As anticipated the global equity market had a somewhat more volatile month but the FTSE All-World Index finished 1.6% higher. In line with forecasts, and high frequency data, inflation showed a strong rise. The pace of central bank asset purchases is reducing but they continue to add fuel to the heating equity market. Higher levels of inflation tend to result in growth equities being less in favour than their value counterparts. Investors factoring in modestly higher discount rates typically results in reduced assessments of value for higher growth companies in comparison to lower growth companies trading on lower multiples. The Global Equity Growth Portfolio returned +1.4% in May.
Trading activity was limited during the month.
During the month the portfolio’s best performers were Shenzhou +17.4%, Morgan Stanley +10.2% and NXP Semi +9.8%. Shenzhou’s new facilities in Cambodia and Vietnam are performing well with the company managing to hire workers ahead of expectations. Rising automation is improving productivity and capacity utilisation is strong. We continue to monitor the outbreaks of COVID-19 in these countries which could curtail manufacturing activity. Morgan Stanley shares fared well over the month providing performance a little superior to similar peers. The company unveiled a reshuffle of their executive team with staff from the investment and wealth management side of the business being given promotion. This supports our thesis of continued growth and emphasis on wealth and asset management.
The worst performers were Lancashire -8.2%, Alibaba -7.4% and Axon -7.3%. Despite continued positivity surrounding insurance rate increases Lancashire, along with the rest of the speciality insurance sector, saw a reduction in share price over the month. Alibaba reported a loss for the full year due entirely to the known anti-competitive fine of US$2.8bn.
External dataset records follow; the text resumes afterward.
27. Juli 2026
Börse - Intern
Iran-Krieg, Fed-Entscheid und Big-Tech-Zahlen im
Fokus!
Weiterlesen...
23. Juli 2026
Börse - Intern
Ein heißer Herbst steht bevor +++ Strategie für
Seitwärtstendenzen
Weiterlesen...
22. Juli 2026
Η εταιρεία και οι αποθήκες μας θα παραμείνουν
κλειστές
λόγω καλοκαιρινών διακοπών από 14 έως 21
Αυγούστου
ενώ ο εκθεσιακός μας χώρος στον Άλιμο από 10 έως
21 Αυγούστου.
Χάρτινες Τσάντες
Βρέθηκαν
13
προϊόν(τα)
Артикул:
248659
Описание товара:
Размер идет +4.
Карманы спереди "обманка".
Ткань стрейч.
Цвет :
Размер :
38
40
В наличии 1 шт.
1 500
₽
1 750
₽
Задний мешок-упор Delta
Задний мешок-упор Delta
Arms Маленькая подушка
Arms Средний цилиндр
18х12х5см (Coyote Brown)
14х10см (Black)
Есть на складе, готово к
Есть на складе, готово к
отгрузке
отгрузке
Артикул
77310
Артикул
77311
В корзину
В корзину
For the year the firm saw revenue growth of over 40% and, excluding the fine, net income growth of over 30%. Whilst recognising that the firm will face increasing scrutiny in future the valuation continues to look compelling given the expected growth profile.
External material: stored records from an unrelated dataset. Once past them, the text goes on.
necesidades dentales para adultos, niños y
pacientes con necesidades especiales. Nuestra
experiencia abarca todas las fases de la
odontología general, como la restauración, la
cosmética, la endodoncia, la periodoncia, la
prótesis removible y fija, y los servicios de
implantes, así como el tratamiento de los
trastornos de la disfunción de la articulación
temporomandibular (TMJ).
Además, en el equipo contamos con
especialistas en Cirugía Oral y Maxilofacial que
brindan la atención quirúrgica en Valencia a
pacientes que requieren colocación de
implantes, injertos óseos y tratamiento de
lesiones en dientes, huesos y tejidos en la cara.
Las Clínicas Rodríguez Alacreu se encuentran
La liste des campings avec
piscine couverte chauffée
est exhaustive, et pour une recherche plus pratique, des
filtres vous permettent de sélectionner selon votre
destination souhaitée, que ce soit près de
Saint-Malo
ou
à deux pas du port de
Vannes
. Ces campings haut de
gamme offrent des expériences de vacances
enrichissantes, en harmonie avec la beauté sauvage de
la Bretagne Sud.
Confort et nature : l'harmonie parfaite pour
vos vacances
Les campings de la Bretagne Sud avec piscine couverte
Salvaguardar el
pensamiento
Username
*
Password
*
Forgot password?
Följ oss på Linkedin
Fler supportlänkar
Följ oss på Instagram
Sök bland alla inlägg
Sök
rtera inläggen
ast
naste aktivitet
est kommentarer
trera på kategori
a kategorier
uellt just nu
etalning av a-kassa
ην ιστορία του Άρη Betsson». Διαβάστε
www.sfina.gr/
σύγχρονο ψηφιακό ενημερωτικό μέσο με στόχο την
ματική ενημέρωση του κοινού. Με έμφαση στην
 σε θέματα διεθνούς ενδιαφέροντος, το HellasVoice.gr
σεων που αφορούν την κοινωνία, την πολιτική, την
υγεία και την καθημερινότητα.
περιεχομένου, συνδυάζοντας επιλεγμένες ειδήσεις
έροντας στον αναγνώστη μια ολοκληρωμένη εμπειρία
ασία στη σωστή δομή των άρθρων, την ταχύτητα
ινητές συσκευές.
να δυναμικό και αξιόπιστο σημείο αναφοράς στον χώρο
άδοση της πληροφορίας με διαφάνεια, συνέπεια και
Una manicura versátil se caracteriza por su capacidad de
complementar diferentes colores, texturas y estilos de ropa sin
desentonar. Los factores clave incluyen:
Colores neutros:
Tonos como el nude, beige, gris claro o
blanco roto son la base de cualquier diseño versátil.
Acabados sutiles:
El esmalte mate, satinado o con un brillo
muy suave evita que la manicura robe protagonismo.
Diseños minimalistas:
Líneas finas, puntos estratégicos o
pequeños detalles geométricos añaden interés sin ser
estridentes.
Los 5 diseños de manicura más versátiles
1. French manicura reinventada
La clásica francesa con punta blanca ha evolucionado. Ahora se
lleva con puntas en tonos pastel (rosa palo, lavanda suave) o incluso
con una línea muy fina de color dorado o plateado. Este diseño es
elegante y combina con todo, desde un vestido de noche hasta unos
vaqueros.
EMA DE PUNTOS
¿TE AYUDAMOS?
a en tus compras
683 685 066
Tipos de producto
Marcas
Our central case continues to be that the rise in inflation is transitory and that we will see lower inflation later this year. If we are wrong and inflation is found to be stubbornly high, then central banks would likely be forced to raise interest rates. This would likely result in a risk-off environment. Earnings growth for equities generally looks impressive however some caution is required in extrapolating this too much given the unusual comparative base effect of last year’s pandemically induced low earnings for many companies. Given current valuations, looking forwards returns from equities ought to be more modest, and will likely continue to show a high level of volatility.